Honors Forums: Leadership, Scholarship and Diversity
Contributed by Betsy Hertzler, History MCC and Chair of the Honors Coordinators' Council

The Maricopa Colleges are fortunate to have an Honors Program on each campus that is designed to challenge and engage those students who have achieved academic success, either immediately out of high school or those who have returned to higher education.
Because Honors students have proved that they are successful in the classroom, the Honors Program is set up to encourage the development of future leadership skills as an integral part of the Program. The district Honors Programs are committed to consciously encourage a spirit of inclusiveness and diversity as it is critical that Honors students be prepared to carry those values to the greater community in their current and future roles.
The three academic hallmarks that are featured in each Honors experience are the inclusion of writing, oral communication and research talents.
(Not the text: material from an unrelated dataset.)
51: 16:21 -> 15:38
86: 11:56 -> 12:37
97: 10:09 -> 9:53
Leadership carries with it the responsibility to think critically and weigh issues objectively based on empirical evidence.
In addition many of the district Honors Programs require at least one hour of Service Learning to reinforce the concept of servant leadership.
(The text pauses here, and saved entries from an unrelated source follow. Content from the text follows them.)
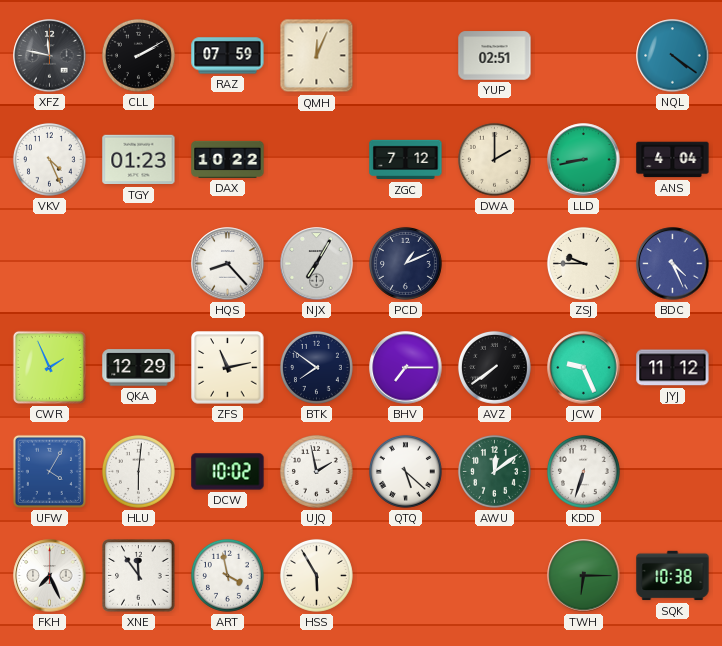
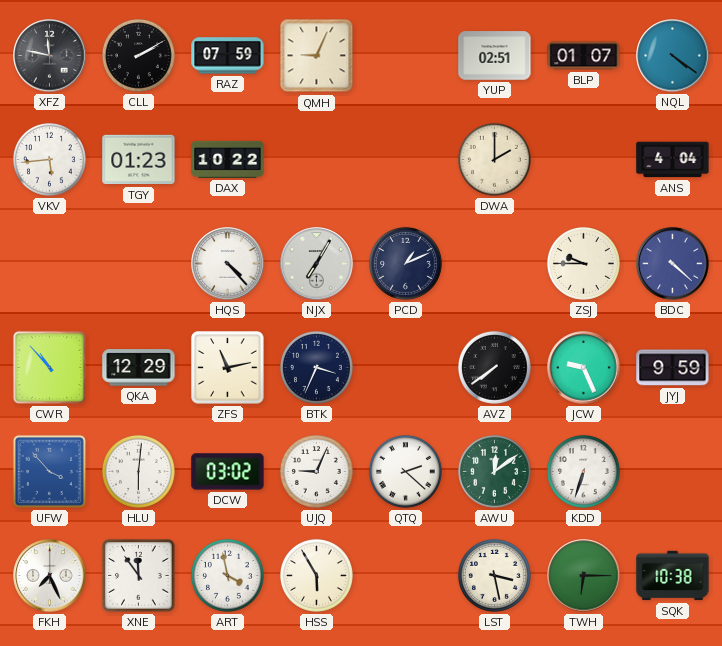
QMH: 12:04 -> 9:04
BLP: none -> 01:07
VKV: 4:26 -> 5:44
ZGC: 7:12 -> none
LLD: 8:43 -> none
HQS: 8:23 -> 4:23
BDC: 4:26 -> 4:22
CWR: 1:56 -> 10:53
BTK: 7:51 -> 3:34
BHV: 7:15 -> none
JYJ: 11:12 -> 9:59
UFW: 4:05 -> 3:53
DCW: 10:02 -> 03:02
UJQ: 1:58 -> 9:04
QTQ: 5:22 -> 2:22
LST: none -> 3:28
An additional component of the Maricopa Honors experience is the Honors Forum speaker series. Every two years an Honors Study Topic is selected by Phi Theta Kappa (the international scholastic honorary for two-year colleges). The topic must be timely, global, important and engaging. The Maricopa Honors Programs use this topic as a focus for the nationally-known speaker series. Tied to to the topic is the selection of six nationally-known speakers each year who will spend time on two campuses during their visit and make a formal presentation at Phoenix College that night that is open to the public. We have been very fortunate is the list of speakers who have visited. The speakers always comment on their visit as having been a positive experience because of the quality of the student interaction and the breadth and depth of questions asked and dialogue that ensues.
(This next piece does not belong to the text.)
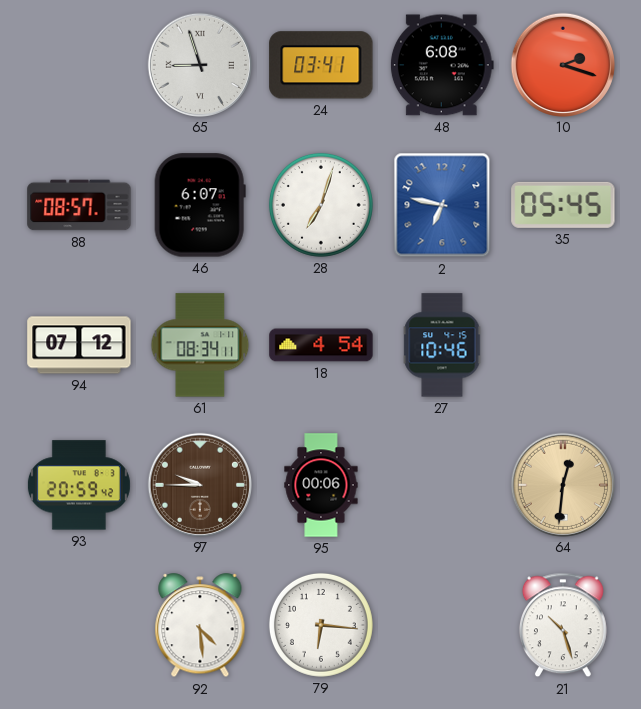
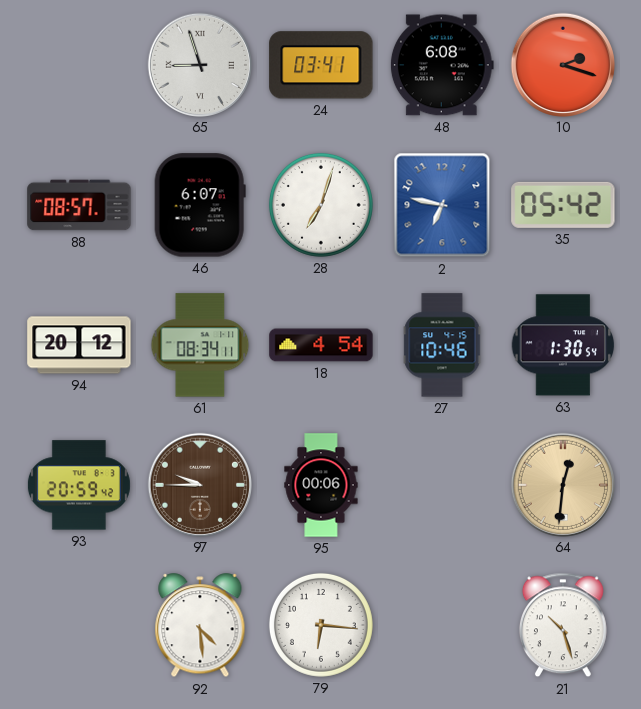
35: 05:45 -> 05:42
94: 07:12 -> 20:12
63: none -> 1:30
This year and next the Honors Study Topic is "The Paradox of Affluence: Choices, Challenges, and Consequences". The title itself includes diversity and inclusiveness. What is affluence, as defined by whom?
How can there be a paradox connected to affluence? Has affluence been defined differently by different societies? What consequences and choices follow the presence of material affluence? Many historians would say that the demise of empires and civilizations of the past have been impacted by the pursuit of material affluence as an end in itself.
One of our speakers in the fall semester told the story of Enrique's journey (the title of her book) that traces the travels of an immigrant from Central America through Mexico in search of his mother who had left years earlier in order to make enough money for her children to attend school and hopefully break the cycle of poverty. In student reaction papers many of them discussed the value of looking at immigration through a different lens and how it had affected their perspective on immigration as a complex issue.
Each campus has dedicated and talented faculty who are working with Honors students to provide them with opportunities to broaden their horizons through community service, civic engagement and assignments that elicit the importance for inclusiveness and the broadest possible outlook on any issue.